Phase III: Fault-tolerance Through Message-Logging

Due: 8:00am Tuesday, Oct. 30.

General Instructions. Students are required to work together in teams. You may work in the team you used for Phase II or you may form a new team. An assignment submitted on behalf of a "team" having fewer than 3 or more than 5 students will receive a grade of F. All members of the team are responsible for understanding the entire assignment.

This assignment builds on work that was done in Phase I. Feel free to use any team's solution to Phase I as the basis for your solution to Phase III.

No late assignments will be accepted.

Academic Integrity.

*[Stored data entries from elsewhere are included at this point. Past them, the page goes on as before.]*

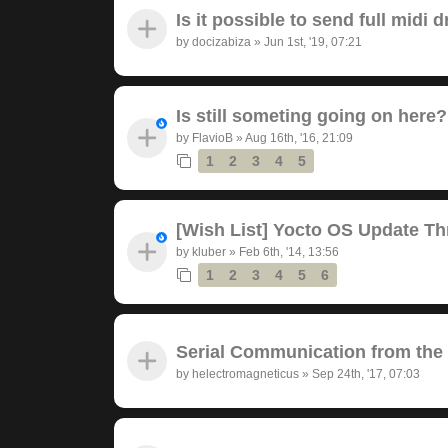
Is it possible to send full midi
by
docizabiza
»
Jun 1st, '19, 07:21
Is still someting going on here?
by
FlavioB
»
Aug 16th, '16, 21:09
1
2
3
4
5
[Wish List] Yocto OS Update Th
by
kluber
»
Feb 6th, '14, 13:56
1
2
3
4
5
6
Serial Communication from the
by
helectromagneticus
»
Sep 24th, '17, 07:03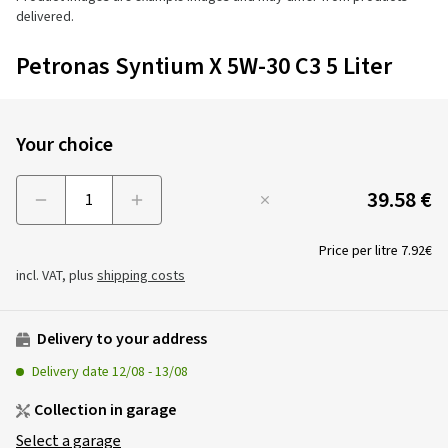
delivered.
Petronas Syntium X 5W-30 C3 5 Liter
Your choice
39.58 €
Menge
Price per litre
7.92€
incl. VAT, plus
shipping costs
Delivery to your address
Delivery date
12/08
-
13/08
Collection in garage
Select a garage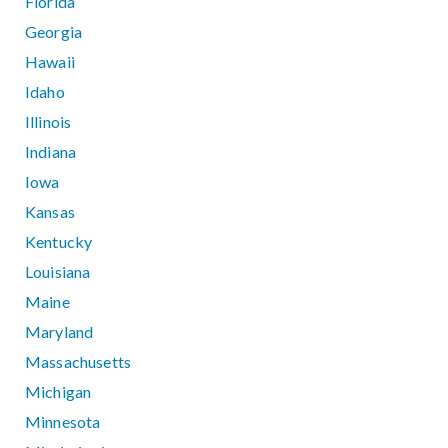
Florida
Georgia
Hawaii
Idaho
Illinois
Indiana
Iowa
Kansas
Kentucky
Louisiana
Maine
Maryland
Massachusetts
Michigan
Minnesota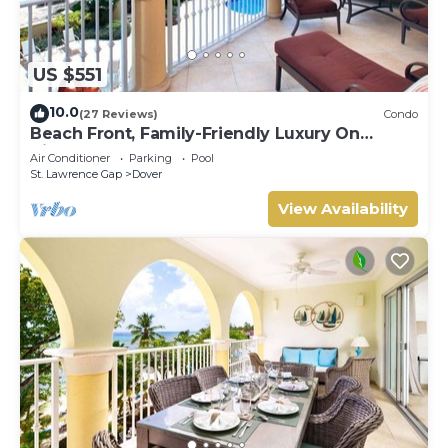
US $551
10.0
(27 Reviews)
Condo
Beach Front, Family-Friendly Luxury On
Vibrant St. Lawrence Gap
Air Conditioner
Parking
Pool
St. Lawrence Gap
Dover
View Availability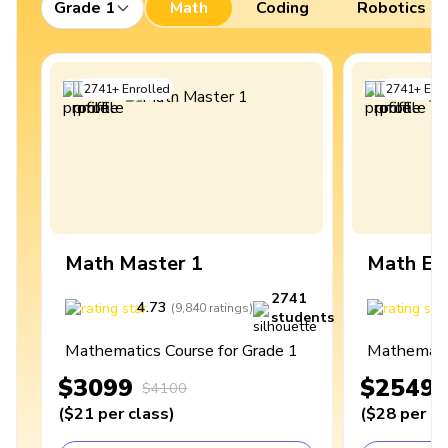
Grade 1
Math
Coding
Robotics
2741
+
Enrolled
2741
+
Enro
Math Master 1
Math Ex
2741
4.73
4
(
9,840
ratings
)
students
Mathematics Course for Grade 1
Mathematic
$3099
$2549
$4100
(
$21
per class
)
(
$28
per cl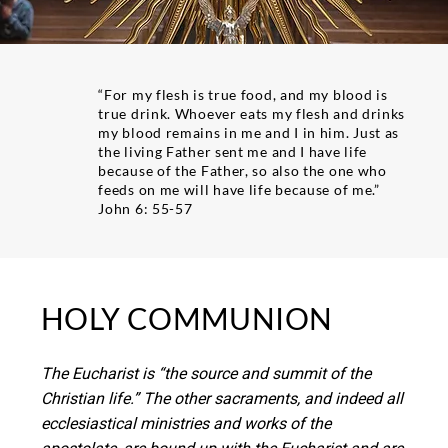
“For my flesh is true food, and my blood is
true drink. Whoever eats my flesh and drinks
my blood remains in me and I in him. Just as
the living Father sent me and I have life
because of the Father, so also the one who
feeds on me will have life because of me.”
John 6: 55-57
HOLY COMMUNION
The Eucharist is “the source and summit of the
Christian life.” The other sacraments, and indeed all
ecclesiastical ministries and works of the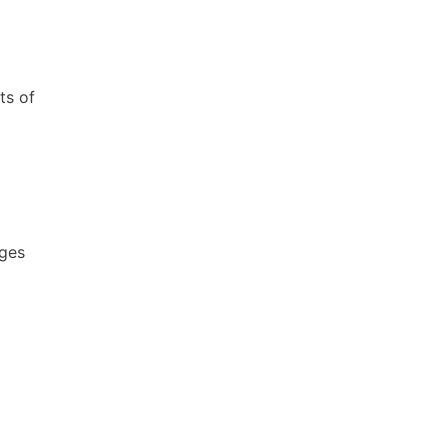
ts of
ages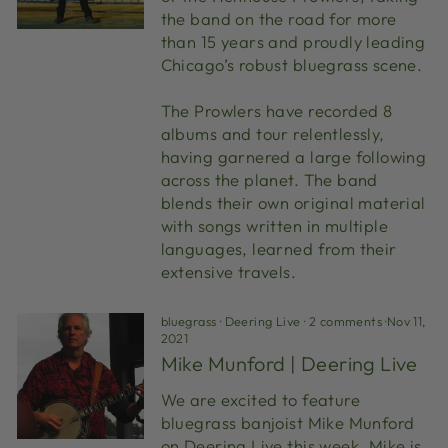
the band on the road for more
than 15 years and proudly leading
Chicago’s robust bluegrass scene.
The Prowlers have recorded 8
albums and tour relentlessly,
having garnered a large following
across the planet. The band
blends their own original material
with songs written in multiple
languages, learned from their
extensive travels.
bluegrass
·
Deering Live
·
2 comments
·
Nov 11,
2021
Mike Munford | Deering Live
We are excited to feature
bluegrass banjoist Mike Munford
on Deering Live this week. Mike is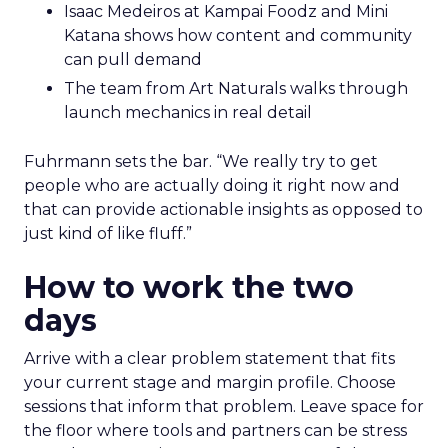
Isaac Medeiros at Kampai Foodz and Mini
Katana shows how content and community
can pull demand
The team from Art Naturals walks through
launch mechanics in real detail
Fuhrmann sets the bar. “We really try to get
people who are actually doing it right now and
that can provide actionable insights as opposed to
just kind of like fluff.”
How to work the two
days
Arrive with a clear problem statement that fits
your current stage and margin profile. Choose
sessions that inform that problem. Leave space for
the floor where tools and partners can be stress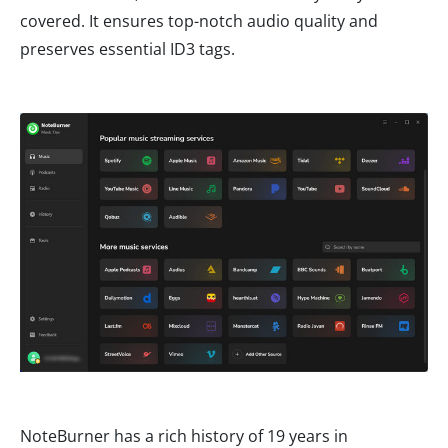
covered. It ensures top-notch audio quality and
preserves essential ID3 tags.
NoteBurner has a rich history of 19 years in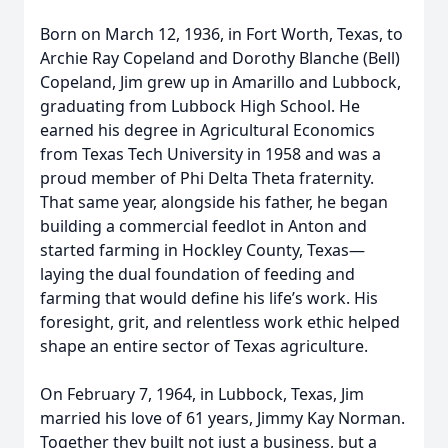
Born on March 12, 1936, in Fort Worth, Texas, to
Archie Ray Copeland and Dorothy Blanche (Bell)
Copeland, Jim grew up in Amarillo and Lubbock,
graduating from Lubbock High School. He
earned his degree in Agricultural Economics
from Texas Tech University in 1958 and was a
proud member of Phi Delta Theta fraternity.
That same year, alongside his father, he began
building a commercial feedlot in Anton and
started farming in Hockley County, Texas—
laying the dual foundation of feeding and
farming that would define his life’s work. His
foresight, grit, and relentless work ethic helped
shape an entire sector of Texas agriculture.
On February 7, 1964, in Lubbock, Texas, Jim
married his love of 61 years, Jimmy Kay Norman.
Together they built not just a business, but a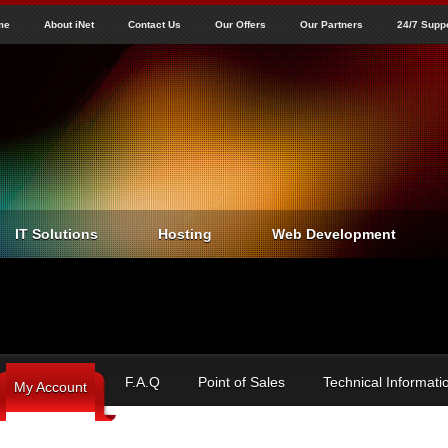
Jump to navigation
me
About iNet
Contact Us
Our Offers
Our Partners
24/7 Supp
IT Solutions
Hosting
Web Development
F.A.Q
Point of Sales
Technical Informati
My Account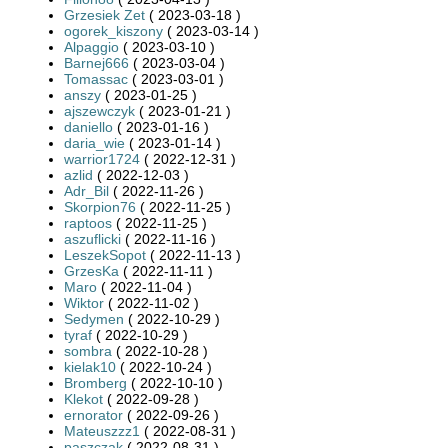
Grzesiek Zet
( 2023-03-18 )
ogorek_kiszony
( 2023-03-14 )
Alpaggio
( 2023-03-10 )
Barnej666
( 2023-03-04 )
Tomassac
( 2023-03-01 )
anszy
( 2023-01-25 )
ajszewczyk
( 2023-01-21 )
daniello
( 2023-01-16 )
daria_wie
( 2023-01-14 )
warrior1724
( 2022-12-31 )
azlid
( 2022-12-03 )
Adr_Bil
( 2022-11-26 )
Skorpion76
( 2022-11-25 )
raptoos
( 2022-11-25 )
aszuflicki
( 2022-11-16 )
LeszekSopot
( 2022-11-13 )
GrzesKa
( 2022-11-11 )
Maro
( 2022-11-04 )
Wiktor
( 2022-11-02 )
Sedymen
( 2022-10-29 )
tyraf
( 2022-10-29 )
sombra
( 2022-10-28 )
kielak10
( 2022-10-24 )
Bromberg
( 2022-10-10 )
Klekot
( 2022-09-28 )
ernorator
( 2022-09-26 )
Mateuszzz1
( 2022-08-31 )
paszczak
( 2022-08-31 )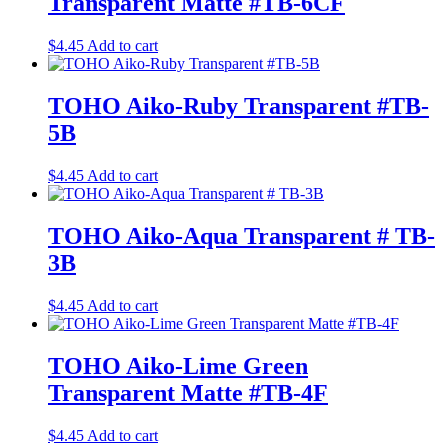
Transparent Matte #TB-6CF
$
4.45
Add to cart
TOHO Aiko-Ruby Transparent #TB-
5B
$
4.45
Add to cart
TOHO Aiko-Aqua Transparent # TB-
3B
$
4.45
Add to cart
TOHO Aiko-Lime Green
Transparent Matte #TB-4F
$
4.45
Add to cart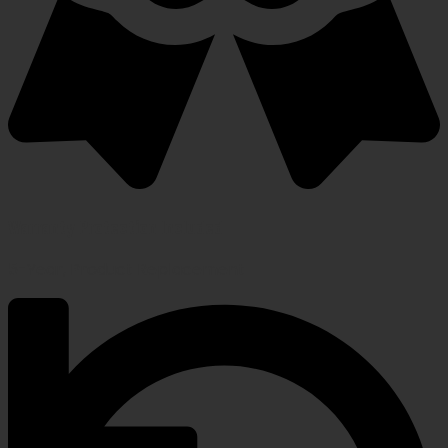
Warranty Protection Included
5-Year, Product Replacement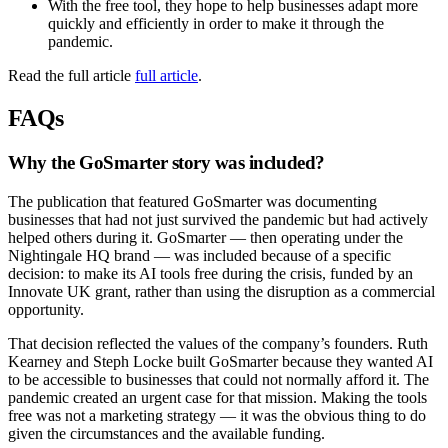
With the free tool, they hope to help businesses adapt more
quickly and efficiently in order to make it through the
pandemic.
Read the full article
full article
.
FAQs
Why the GoSmarter story was included?
The publication that featured GoSmarter was documenting
businesses that had not just survived the pandemic but had actively
helped others during it. GoSmarter — then operating under the
Nightingale HQ brand — was included because of a specific
decision: to make its AI tools free during the crisis, funded by an
Innovate UK grant, rather than using the disruption as a commercial
opportunity.
That decision reflected the values of the company’s founders. Ruth
Kearney and Steph Locke built GoSmarter because they wanted AI
to be accessible to businesses that could not normally afford it. The
pandemic created an urgent case for that mission. Making the tools
free was not a marketing strategy — it was the obvious thing to do
given the circumstances and the available funding.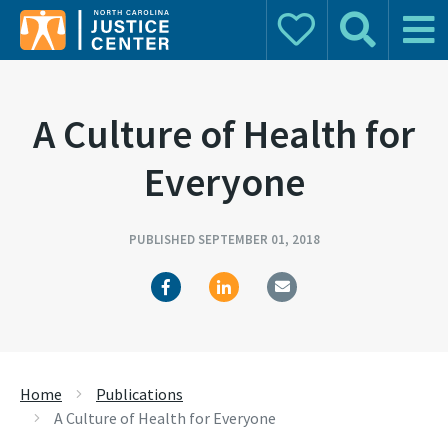
Donate
Search
Main 
Search for:
A Culture of Health for
Everyone
PUBLISHED SEPTEMBER 01, 2018
Home
Publications
A Culture of Health for Everyone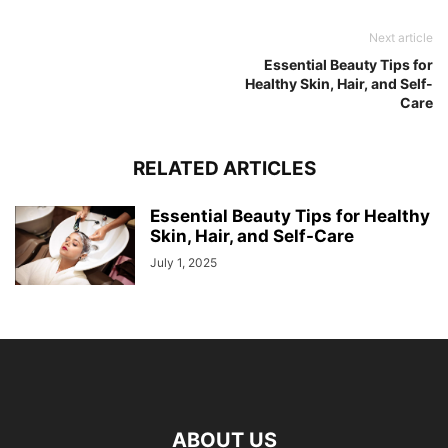
Next article
Essential Beauty Tips for
Healthy Skin, Hair, and Self-
Care
RELATED ARTICLES
Essential Beauty Tips for Healthy
Skin, Hair, and Self-Care
July 1, 2025
ABOUT US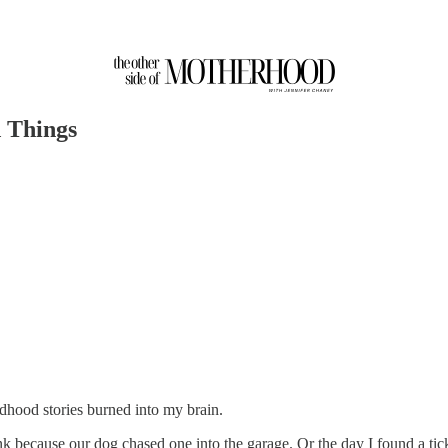
 Things
dhood stories burned into my brain.
nk because our dog chased one into the garage. Or the day I found a tick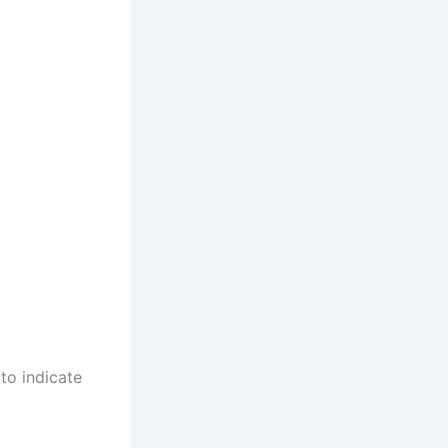
 to indicate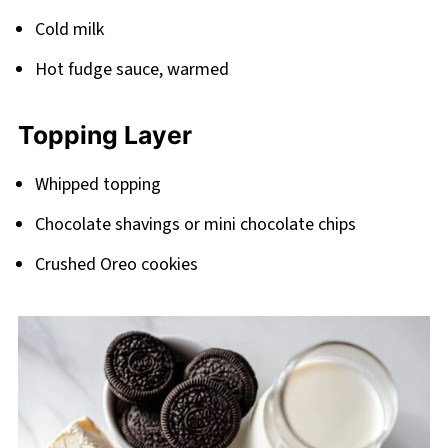
Cold milk
Hot fudge sauce, warmed
Topping Layer
Whipped topping
Chocolate shavings or mini chocolate chips
Crushed Oreo cookies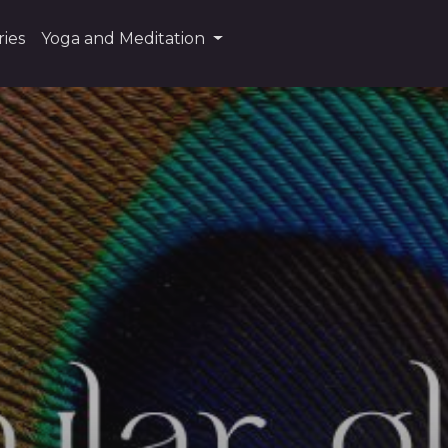
ies
Yoga and Meditation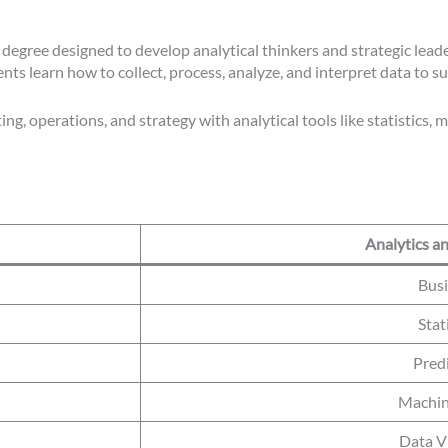
egree designed to develop analytical thinkers and strategic leade
s learn how to collect, process, analyze, and interpret data to s
g, operations, and strategy with analytical tools like statistics, 
Analytics a
Busi
Stat
Pred
Machin
Data Vi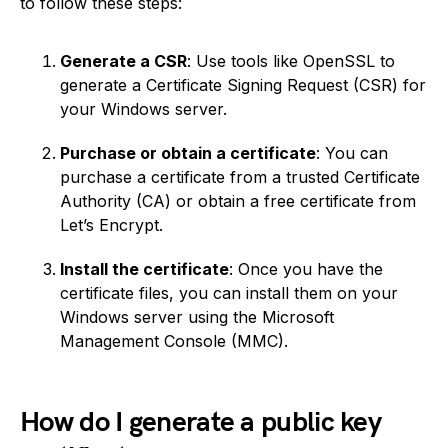
to follow these steps:
Generate a CSR
: Use tools like OpenSSL to
generate a Certificate Signing Request (CSR) for
your Windows server.
Purchase or obtain a certificate
: You can
purchase a certificate from a trusted Certificate
Authority (CA) or obtain a free certificate from
Let’s Encrypt.
Install the certificate
: Once you have the
certificate files, you can install them on your
Windows server using the Microsoft
Management Console (MMC).
How do I generate a public key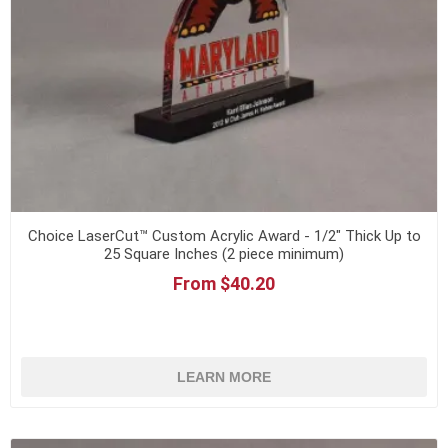
Choice LaserCut™ Custom Acrylic Award - 1/2" Thick Up to
25 Square Inches (2 piece minimum)
From $40.20
LEARN MORE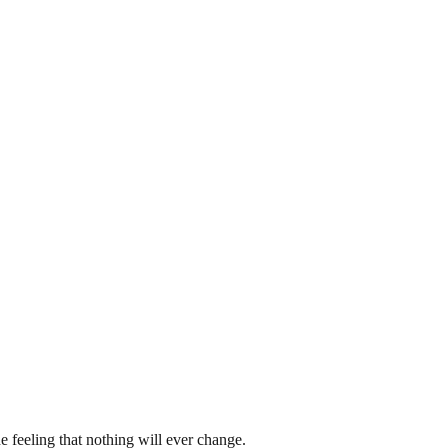
e feeling that nothing will ever change.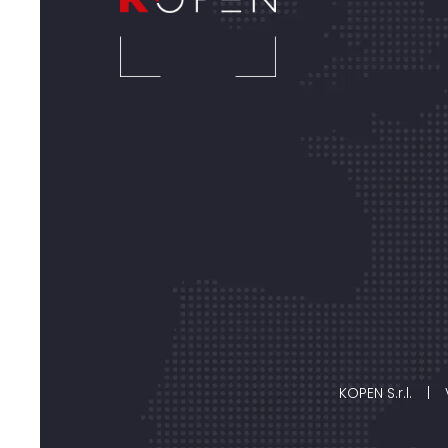
KOPEN S.r.l.
|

Collaboration between groups is prohibited and will be treated as a violation of the University's academic integrity code.

Background: Disaster Recovery for Bank Branches

In the distributed banking system built for Phase I, account balances are stored in the volatile memory of processors --- not on secondary storage. If the processor at a branch crashes, then access to information about those balances is not only lost while the processor remains unavailable but can be lost forever. Neither the bank nor its customers are likely to be happy about such a loss of account information.

Use of a message logging protocol is one way that a branch server could recover information concerning that branch's accounts after a faulty processor has been repaired. Customers might not be happy about losing access to their accounts while "the computer is down" but at least there would be no irrevocable consequences of a processor failure.

In this phase of the cs514 project, you will program a message-logging protocol (of your choice) for the branch servers of the distributed bank implemented for phase I. This exercise should:

What to Build

For this phase, assume: Branch GUI and Branch Server. Extend the branch GUI from Phase I with a "button" that instigates the failure of the corresponding branch server. Activating this button should cause the branch server to simulate a failstop failure and recovery by doing the following.
  1. Send a message to each of neighbor, announcing that this branch server has failed.
  2. Cause the branch server application to terminate (perhaps by sending a suitable message to a modified version of that branch server).
  3. After some time has passed (say 30 seconds) since the branch server has terminated, cause a new copy of the branch server to start and run some "recovery code".

Message Logging Protocol Implementation. Also, write "recovery code" for the branch server. Execution of this code enables the branch server to obtain correct and current account balances before that branch server commences processing subsequent requests for the various operations it supports. Use message logs stored in the volatile memories of the other branch servers. (An industrial-strength implementation might also employ checkpoints to allow the truncation of message logs.)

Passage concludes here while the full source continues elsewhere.